Acusada de tentar vender gerador cedido pela Eletronorte a comunidade do Pará permanece presa

Acusada de tentar vender gerador cedido pela Eletronorte a comunidade do Pará permanece presa

Uma líder comunitária presa em flagrante por supostamente tentar vender um gerador cedido pela Eletronorte à comunidade do Chipaiá, em Cachoeira do Arari (PA), teve pedido de liberdade indeferido pela presidente do Superior Tribunal de Justiça (STJ), ministra Laurita Vaz. À época da prisão, junho de 2018, a mulher era presidente da Associação dos Pescadores Artesanais, Agricultores Familiares e Povos Tradicionais de Chipaiá.

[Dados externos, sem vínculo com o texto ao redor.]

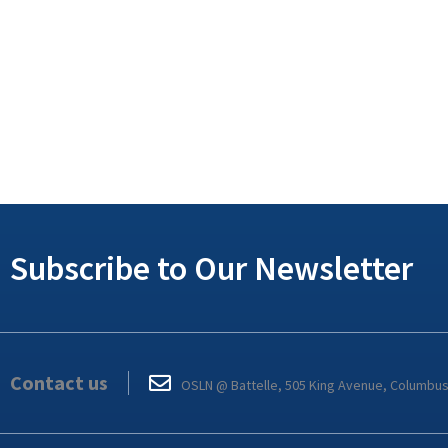
Subscribe to Our Newsletter
Contact us
OSLN @ Battelle, 505 King Avenue, Columbu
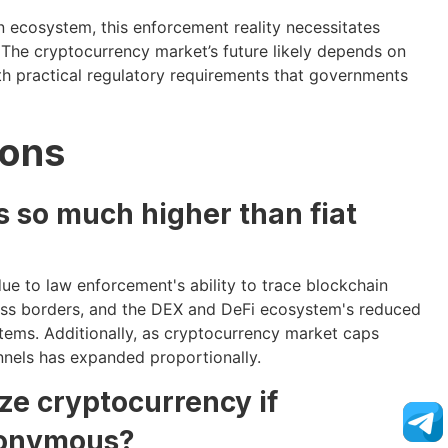
in ecosystem, this enforcement reality necessitates
he cryptocurrency market’s future likely depends on
ith practical regulatory requirements that governments
ions
 so much higher than fiat
ue to law enforcement's ability to trace blockchain
cross borders, and the DEX and DeFi ecosystem's reduced
tems. Additionally, as cryptocurrency market caps
annels has expanded proportionally.
ze cryptocurrency if
nonymous?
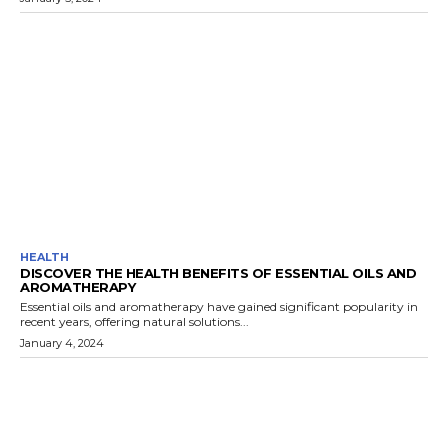
HEALTH
DISCOVER THE HEALTH BENEFITS OF ESSENTIAL OILS AND
AROMATHERAPY
Essential oils and aromatherapy have gained significant popularity in
recent years, offering natural solutions...
January 4, 2024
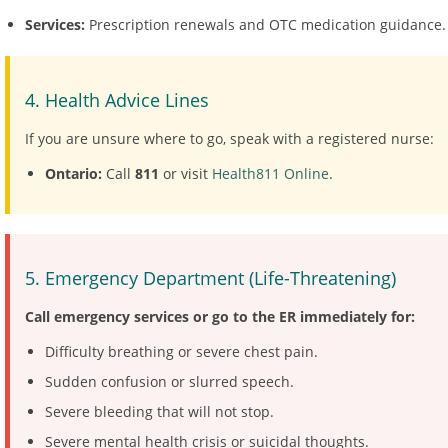
Services:
Prescription renewals and OTC medication guidance.
4. Health Advice Lines
If you are unsure where to go, speak with a registered nurse:
Ontario:
Call
811
or visit
Health811 Online
.
5. Emergency Department (Life-Threatening)
Call emergency services or go to the ER immediately for:
Difficulty breathing or severe chest pain.
Sudden confusion or slurred speech.
Severe bleeding that will not stop.
Severe mental health crisis or suicidal thoughts.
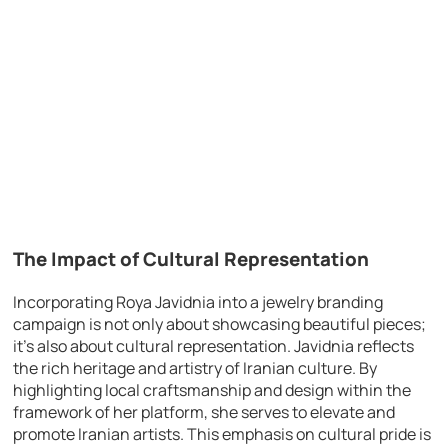
The Impact of Cultural Representation
Incorporating Roya Javidnia into a jewelry branding
campaign is not only about showcasing beautiful pieces;
it’s also about cultural representation. Javidnia reflects
the rich heritage and artistry of Iranian culture. By
highlighting local craftsmanship and design within the
framework of her platform, she serves to elevate and
promote Iranian artists. This emphasis on cultural pride is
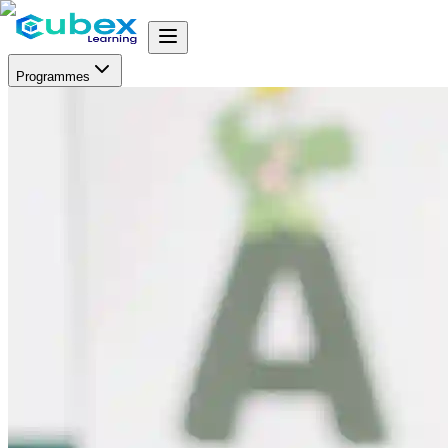
Programmes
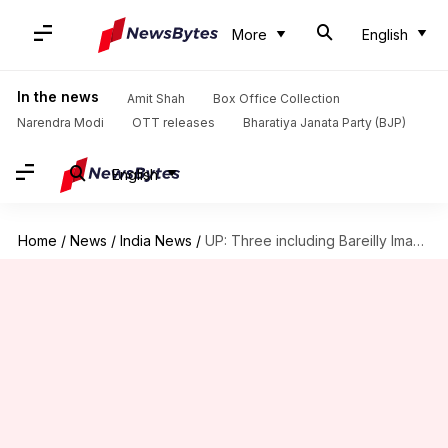
More
English
In the news
Amit Shah
Box Office Collection
Narendra Modi
OTT releases
Bharatiya Janata Party (BJP)
English
Home
/
News
/
India News
/
UP: Three including Bareilly Imam booked for threatening triple-talaq victim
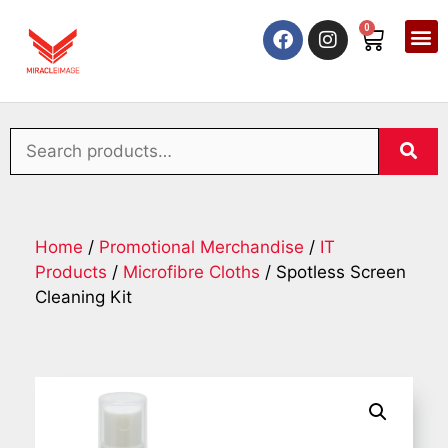
0
Home
/
Promotional Merchandise
/
IT
Products
/
Microfibre Cloths
/ Spotless Screen
Cleaning Kit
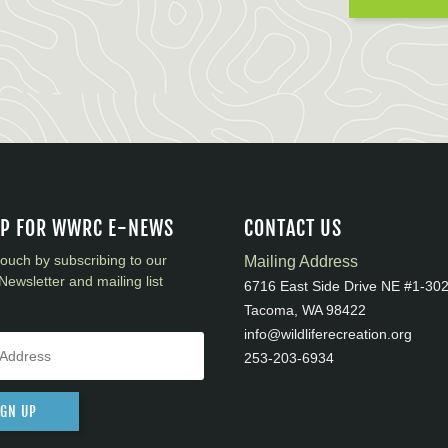
UP FOR WWRC E-NEWS
CONTACT US
touch by subscribing to our
Mailing Address
Newsletter and mailing list
6716 East Side Drive NE #1-30
Tacoma, WA 98422
info@wildliferecreation.org
253-203-6934
IGN UP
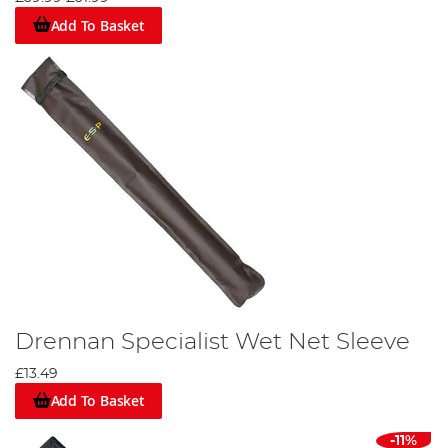
Add To Basket
Drennan Specialist Wet Net Sleeve
£13.49
Add To Basket
-11%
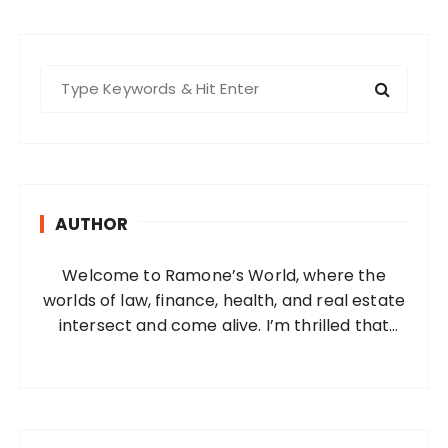
S
e
a
r
c
h
AUTHOR
f
o
Welcome to Ramone’s World, where the
r
worlds of law, finance, health, and real estate
:
intersect and come alive. I’m thrilled that
you’ve found your way to my corner of the
internet. Who Am I? I’m Ramone, a
passionate and dedicated…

Segundo o auto da prisão em flagrante – posteriormente convertida em preventiva –, o motor gerador foi anunciado em um portal de vendas de produtos na internet. Ainda de acordo com o auto de prisão, a presidente da associação e outro associado teriam confessado que, quando colocaram o gerador à venda, não entraram em contato com a Eletronorte nem pediram autorização para alienar o bem.

Por meio de habeas corpus, a defesa da líder comunitária alega que o decreto de prisão não foi devidamente fundamentado. A defesa também questiona a legalidade da prisão em virtude da não realização de audiência de custódia.

Bem público

Na decisão em que indeferiu o pedido de liminar, a ministra Laurita Vaz destacou que, ao converter a prisão em flagrante em preventiva, o magistrado apontou que os membros da associação utilizaram suas funções para se desfazer do gerador cedido pela Eletronorte em benefício da comunidade rural. A presidente do STJ também ressaltou que o Tribunal de Justiça do Pará rejeitou pedido liminar de liberdade por considerar devidamente fundamentado o decreto prisional.

Diante desses fundamentos, a ministra afirmou que não se observa, ao menos à primeira vista, “nenhuma teratologia – até porque concretamente fundamentada a decisão –, em especial por se tratar de Paciente que, em princípio, se apropriou de bem público com a intenção de vendê-lo, obtendo vantagem ilícita em detrimento do patrimônio de sociedade de economia mista federal”.

O mérito do habeas corpus será julgado pela Sexta Turma do STJ, sob relatoria do ministro Rogerio Schietti Cruz. 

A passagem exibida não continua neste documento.